But she was not be moved—even by Martin who, having smoked the pipe of
discreet silence during the discussion, begged her to postpone her
departure.

“Anyhow, wait,” said he, “until our good counsellor tells us what he
proposes to do for me. As we started in together, it’s only fair.”

“Yes,” said Corinna. “Let us hear. What _ordonnance de bonheur_ have you
for Martin?”

“Are you very anxious to know?” asked Fortinbras.

“Naturally,” said Martin, and he added hastily in English, being
somewhat shy of revealing himself to Bigourdin: “Corinna can tell you
that I’ve been loyal to you all through. I’ve had a sort of blind
confidence in you. I’ve chucked everything. But I’m nearly at the end of
the financial tether, and something must happen.”

“_Sans doute_,” said Fortinbras. So as to bring Bigourdin into range
again, he continued in French. “To tell you what is going to happen is
one of the reasons why I am here.”

“Well, tell us,” said Corinna, “I can’t stand here all day.”

“Won’t you sit down, mademoiselle?” said Bigourdin.

Corinna took her vacated chair.

“Aren’t you ever going to begin?”

“I had prepared,” replied Fortinbras benevolently, “an exhaustive
analysis of our young friend’s financial, moral and spiritual state of
being. But, as you appear to be impatient, I will forego the pleasure of
imparting to you this salutary instruction. So perhaps it is better that
I should come to the point at once. He is practically penniless. He has
abandoned all ideas of returning to his soul-stifling profession. But he
must, in the commonplace way of mortals, earn his living. His soul has
had a complete rest for three months. It is time now that it should be
stimulated to effort that shall result in consequences more glorious
than the poor human phenomenon that is, I can predict. My prescription
of happiness, as you, Corinna, have so admirably put it, is that Martin
shall take the place of the unclean Polydore, who, I understand, has
recently been ejected with ignominy from this establishment.”

His small audience gasped in three separate and particular fashions.

“_Mon vieux, c’est idiot!_” cried Bigourdin.

“What a career,” cried Corinna, with a laugh.
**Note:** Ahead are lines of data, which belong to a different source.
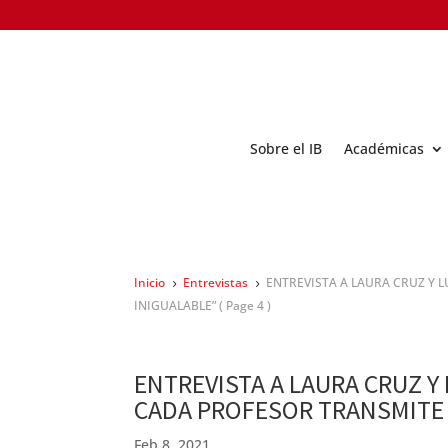
Sobre el IB
Académicas
Inicio
Entrevistas
ENTREVISTA A LAURA CRUZ Y L
5
5
INIGUALABLE”
( Page 4 )
ENTREVISTA A LAURA CRUZ Y 
CADA PROFESOR TRANSMITE 
Feb 8, 2021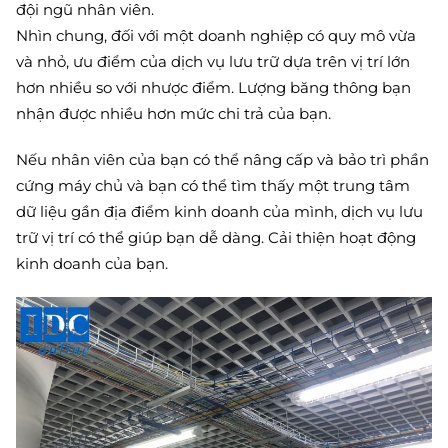
đội ngũ nhân viên.
Nhìn chung, đối với một doanh nghiệp có quy mô vừa
và nhỏ, ưu điểm của dịch vụ lưu trữ dựa trên vị trí lớn
hơn nhiều so với nhược điểm. Lượng băng thông bạn
nhận được nhiều hơn mức chi trả của bạn.
Nếu nhân viên của bạn có thể nâng cấp và bảo trì phần
cứng máy chủ và bạn có thể tìm thấy một trung tâm
dữ liệu gần địa điểm kinh doanh của mình, dịch vụ lưu
trữ vị trí có thể giúp bạn dễ dàng. Cải thiện hoạt động
kinh doanh của bạn.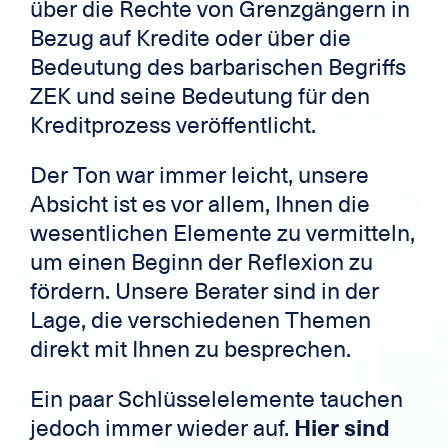
über die Rechte von Grenzgängern in
Bezug auf Kredite oder über die
Bedeutung des barbarischen Begriffs
ZEK und seine Bedeutung für den
Kreditprozess veröffentlicht.
Der Ton war immer leicht, unsere
Absicht ist es vor allem, Ihnen die
wesentlichen Elemente zu vermitteln,
um einen Beginn der Reflexion zu
fördern. Unsere Berater sind in der
Lage, die verschiedenen Themen
direkt mit Ihnen zu besprechen.
Ein paar Schlüsselelemente tauchen
jedoch immer wieder auf.
Hier sind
“I never thought of that,” said Martin, thumping the table.

Fortinbras rubbed his soft hands together. “I don’t deal in the
obvious.”

“_Mon vieux_, you are laughing at us,” said Bigourdin. “Monsieur Martin,
a gentleman, a scholar, a professor——!”

“A speck of human dust in search of a soul,” said Fortinbras.

“Which he’s going to find among dirty plates and dishes,” scoffed
Corinna.

“In the eyes of the Distributing Department of the Soul Office of
Olympus, where every little clerk is a Deuce of a High God, the clatter
of plates and dishes is as important as the clash of armies.”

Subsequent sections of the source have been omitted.